If I can reach $10K MRR in my first 90 days, you can too.
My latest book, Your First Million: Growth Marketing Blueprint for Startups, covers exactly that - a framework for reaching the first million in revenue. I wanted to share how to reach the first $10k MRR specifically, which typically means your first 100-500 customers.
Getting your first 100 customers is much different than your first 10,000, because much of your offering, will be molded earlier on. If I told you that Uber gave away free iPhones to their earliest drivers and made pop-up stands to onboard them, you probably wouldn’t believe me. But this is in fact, true. It was done to get drivers signed up, and with the tools to understand them better as boots on the ground.
There are a couple of key elements that I feel are most important to reaching your first $10k MRR, including: 1) unlocking your first growth channel, 2) understanding your customers deeply, and 3) focusing on what matters. This may sound obvious, but these are often missed with founders chasing the wrong things.
Early on, all efforts should be spent on finding how to get customers through the door. There have been many amazing products and services that never got off the ground, because they failed to get customers in.
My personal strategy at early-stage startups (e.g. think seed-stage), has been to cast a wide net to figure out the demographic of folks interested in us. Audience matters more than anything. I’ve sat in on meetings with founders who are confused at how different their ideal customer was from what they initially believed.

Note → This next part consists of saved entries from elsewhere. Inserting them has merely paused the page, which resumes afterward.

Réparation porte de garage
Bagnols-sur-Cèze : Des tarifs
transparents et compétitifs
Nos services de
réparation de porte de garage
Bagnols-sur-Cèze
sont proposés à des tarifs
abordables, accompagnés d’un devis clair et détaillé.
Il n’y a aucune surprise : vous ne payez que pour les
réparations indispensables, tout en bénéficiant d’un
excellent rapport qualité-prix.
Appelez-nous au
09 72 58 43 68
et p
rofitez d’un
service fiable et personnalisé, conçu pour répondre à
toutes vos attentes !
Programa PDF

To cast a wide net on your growth channels means:
Your goal should be to find the overlap between your audience and their problem, through the testing that you do to unlock your first growth channel.
It’s okay if you spend more to acquire and bring in the wrong customers, because this will help inform who your target audience is not. There’s a concept called the anti-ICP (ideal customer profile), that I believe is just as important as your target ICP. It allows you to filter against the wrong set of customers through all of your messaging. As you understand which customers aren’t a good fit, you’ll naturally begin to form your anti-ICP. I’m a believer that you’ll learn even more with what doesn’t work, on the path to unlocking your first growth channel.

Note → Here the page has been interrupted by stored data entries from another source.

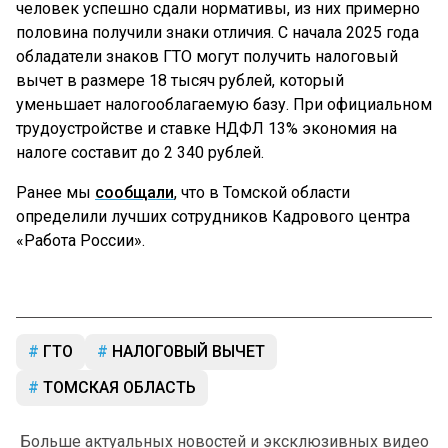
человек успешно сдали нормативы, из них примерно
половина получили знаки отличия. С начала 2025 года
обладатели знаков ГТО могут получить налоговый
вычет в размере 18 тысяч рублей, который
уменьшает налогооблагаемую базу. При официальном
трудоустройстве и ставке НДФЛ 13% экономия на
налоге составит до 2 340 рублей.
Ранее мы
сообщали
, что в Томской области
определили лучших сотрудников Кадрового центра
«Работа России».
ГТО
НАЛОГОВЫЙ ВЫЧЕТ
ТОМСКАЯ ОБЛАСТЬ
Больше актуальных новостей и эксклюзивных видео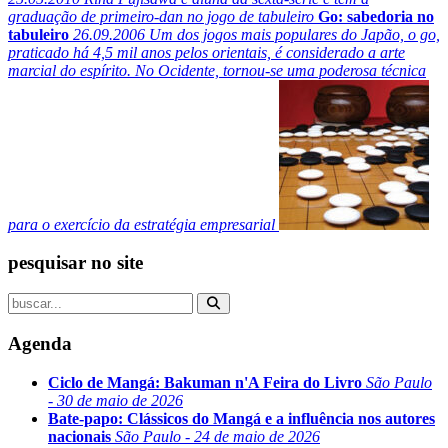
graduação de primeiro-dan no jogo de tabuleiro
Go: sabedoria no
tabuleiro
26.09.2006
Um dos jogos mais populares do Japão, o go,
praticado há 4,5 mil anos pelos orientais, é considerado a arte
marcial do espírito. No Ocidente, tornou-se uma poderosa técnica
para o exercício da estratégia empresarial
pesquisar no site
Agenda
Ciclo de Mangá: Bakuman n'A Feira do Livro
São Paulo
- 30 de maio de 2026
Bate-papo: Clássicos do Mangá e a influência nos autores
nacionais
São Paulo - 24 de maio de 2026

You also shouldn’t be afraid to offer significant discounts or trial periods, because it’ll allow you for more customer research, which will be of greater value in the long run. Profitability and getting your metrics completely dialed in should not be your goal early on.
Once you do find the one growth channel that brings in your first 100 customers, you can step on the gas, assuming metrics are in your favor.
Instead of acquiring your customers and letting them slip into the void of churn, make sure you’re attempting to speak to every customer. This doesn’t mean creating a customer survey form that goes out automatically, but rather rolling up your sleeves and sending out personalized messages with the intent to learn as much as possible.
Here are some tips I’ve seen when trying to get calls with customers:
You never know when that one customer call will spark new ideas or inspiration for your next iterations. If you’re having a tough time getting calls, a last resort should be former colleagues or friends. I say last resort, because they will typically be a bit more biased in not wanting to hurt your feelings with the cold hard truth.
The two big items you should seek to uncover on these calls are friction moments and ‘aha’ moments. What are they exactly?
Friction moments are where your customers are getting stuck, and potentially churning. This is where they felt your product wasn’t for them, or they needed something more.
‘Aha’ moments on the other hand, are moments when your customers find immense value and satisfaction from your offering. As an example, this would be when someone uses TikTok and finds huge entertainment value, because the algorithm is curating videos that they personally enjoy.
I’m personally most at fault with this, considering my love of new software. So, my hope is to help everyone else avoid this.
Unless you’re building rocket satellites and need every patent under the sun, I wouldn’t suggest building so far ahead. As a startup trying to achieve PMF, spend your resources and attention on the next month. Ask yourself: what will drive revenue for my startup and move us forward? With my latest startup, I spent countless hours setting up tools needed for the 1,000-client mark, when we were hovering around the 50-client mark.
There’s no need for fancy tools/software, automating everything or even a large team. Building lean for your first $10k MRR is the goal, so you extend your runway and chances.
To stay as lean as possible, it helps to join communities where your customers are hanging out. You’ll learn a great deal on what their problems are, and what they dislike or like about the current products they’re using. If you’re launching a product, Product Hunt; if a skincare product, subreddits with people working on their skincare; if a pet product, Facebook Groups for pet owners, etc. You get the gist. It’s important to note that you shouldn’t spam groups with your product, and instead, aim to be an active voice in the group where you’re offering help. You will gain the trust of users, so that when you do want to promote your product, you’ll have users supporting you.
The last item I’ll leave you with on the road to $10k MRR, is to not optimize for perfect. As someone who is a perfectionist, I learned very quickly that efforts go wasted if you try to perfect something that gets scrapped the next week. Rather than build shiny business intelligence dashboards, a quick scrappy Google Sheet can do the job.
Good luck on your road to $10k MRR; it’s a fun road filled with tons of learnings that will enlighten you on how companies go zero to one.